(Collected data)
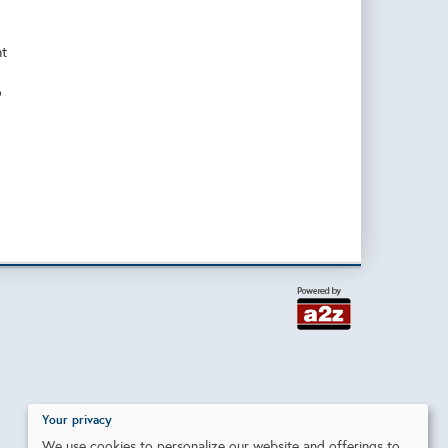
nt
o
Your privacy
We use cookies to personalize our website and offerings to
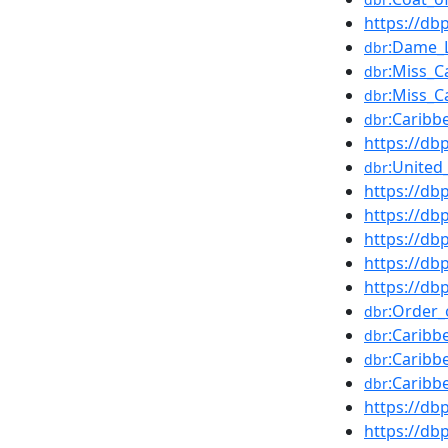
https://d
:Dame_L
dbr
:Miss_C
dbr
:Miss_C
dbr
:Caribb
dbr
https://d
:United
dbr
https://d
https://d
https://d
https://db
https://d
:Order
dbr
:Caribb
dbr
:Caribb
dbr
:Caribb
dbr
https://d
https://db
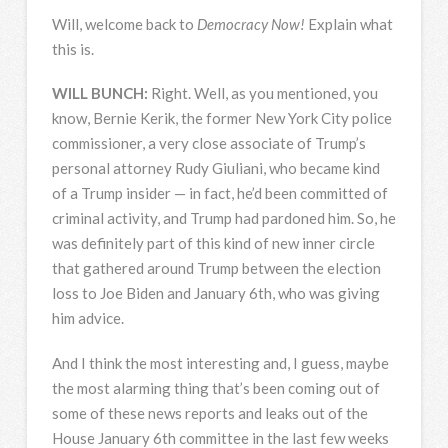
Will, welcome back to
Democracy Now!
Explain what
this is.
WILL
BUNCH
:
Right. Well, as you mentioned, you
know, Bernie Kerik, the former New York City police
commissioner, a very close associate of Trump’s
personal attorney Rudy Giuliani, who became kind
of a Trump insider — in fact, he’d been committed of
criminal activity, and Trump had pardoned him. So, he
was definitely part of this kind of new inner circle
that gathered around Trump between the election
loss to Joe Biden and January 6th, who was giving
him advice.
And I think the most interesting and, I guess, maybe
the most alarming thing that’s been coming out of
some of these news reports and leaks out of the
House January 6th committee in the last few weeks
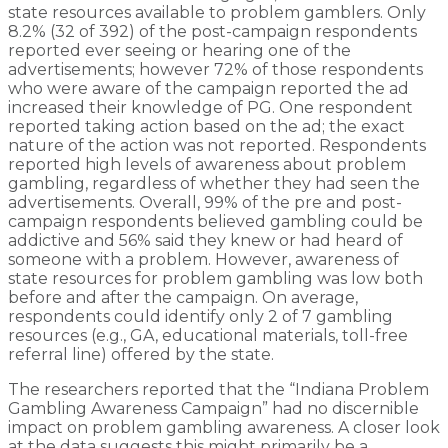
state resources available to problem gamblers. Only
8.2% (32 of 392) of the post-campaign respondents
reported ever seeing or hearing one of the
advertisements; however 72% of those respondents
who were aware of the campaign reported the ad
increased their knowledge of PG. One respondent
reported taking action based on the ad; the exact
nature of the action was not reported. Respondents
reported high levels of awareness about problem
gambling, regardless of whether they had seen the
advertisements. Overall, 99% of the pre and post-
campaign respondents believed gambling could be
addictive and 56% said they knew or had heard of
someone with a problem. However, awareness of
state resources for problem gambling was low both
before and after the campaign. On average,
respondents could identify only 2 of 7 gambling
resources (e.g., GA, educational materials, toll-free
referral line) offered by the state.
The researchers reported that the “Indiana Problem
Gambling Awareness Campaign” had no discernible
impact on problem gambling awareness. A closer look
at the data suggests this might primarily be a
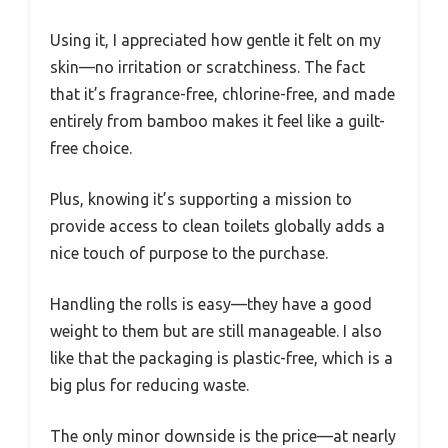
Using it, I appreciated how gentle it felt on my
skin—no irritation or scratchiness. The fact
that it’s fragrance-free, chlorine-free, and made
entirely from bamboo makes it feel like a guilt-
free choice.
Plus, knowing it’s supporting a mission to
provide access to clean toilets globally adds a
nice touch of purpose to the purchase.
Handling the rolls is easy—they have a good
weight to them but are still manageable. I also
like that the packaging is plastic-free, which is a
big plus for reducing waste.
The only minor downside is the price—at nearly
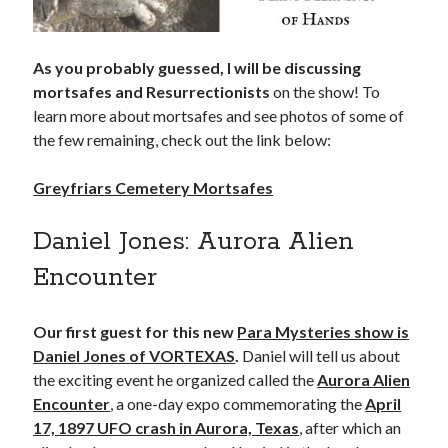
As you probably guessed, I will be discussing
mortsafes and Resurrectionists
on the show! To
learn more about mortsafes and see photos of some of
the few remaining, check out the link below:
Greyfriars Cemetery Mortsafes
Daniel Jones: Aurora Alien
Encounter
Our first guest for this new
Para Mysteries show is
Daniel Jones of VORTEXAS
.
Daniel will tell us about
the exciting event he organized called the
Aurora Alien
Encounter
, a one-day expo commemorating the
April
17, 1897 UFO crash in Aurora, Texas
, after which an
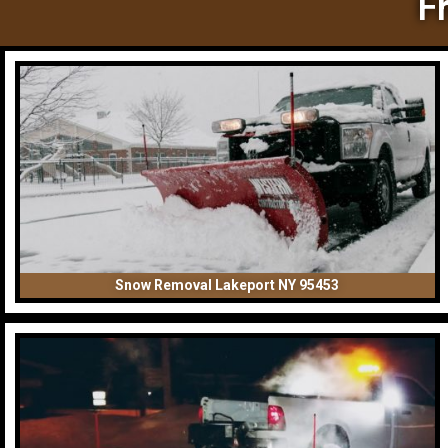
F
Snow Removal Lakeport NY 95453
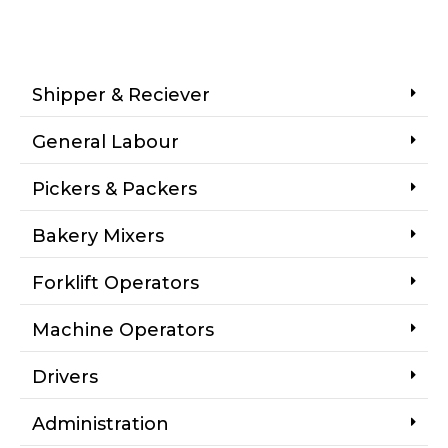
Shipper & Reciever
General Labour
Pickers & Packers
Bakery Mixers
Forklift Operators
Machine Operators
Drivers
Administration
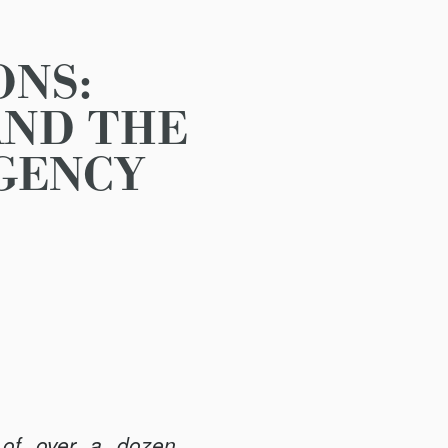
ONS:
AND THE
AGENCY
 of over a dozen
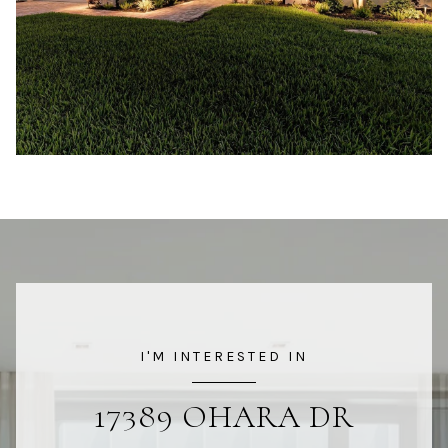
I'M INTERESTED IN
17389 OHARA DR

**How to complete this task**
Say how many lines in the entries include the string "free", and write nothing besides that number.

**Written solution**
4